Records to use section start

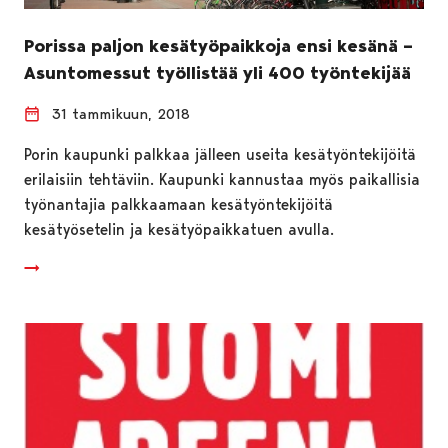
Porissa paljon kesätyöpaikkoja ensi kesänä –
Asuntomessut työllistää yli 400 työntekijää
31 tammikuun, 2018
Porin kaupunki palkkaa jälleen useita kesätyöntekijöitä
erilaisiin tehtäviin. Kaupunki kannustaa myös paikallisia
työnantajia palkkaamaan kesätyöntekijöitä
kesätyösetelin ja kesätyöpaikkatuen avulla.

Records to use section end

**What the task requires:** Exactly as written, restate the listing above with its pictures omitted.

**Answer area:**
Porissa paljon kesätyöpaikkoja ensi kesänä –
Asuntomessut työllistää yli 400 työntekijää
31 tammikuun, 2018
Porin kaupunki palkkaa jälleen useita kesätyöntekijöitä
erilaisiin tehtäviin. Kaupunki kannustaa myös paikallisia
työnantajia palkkaamaan kesätyöntekijöitä
kesätyösetelin ja kesätyöpaikkatuen avulla.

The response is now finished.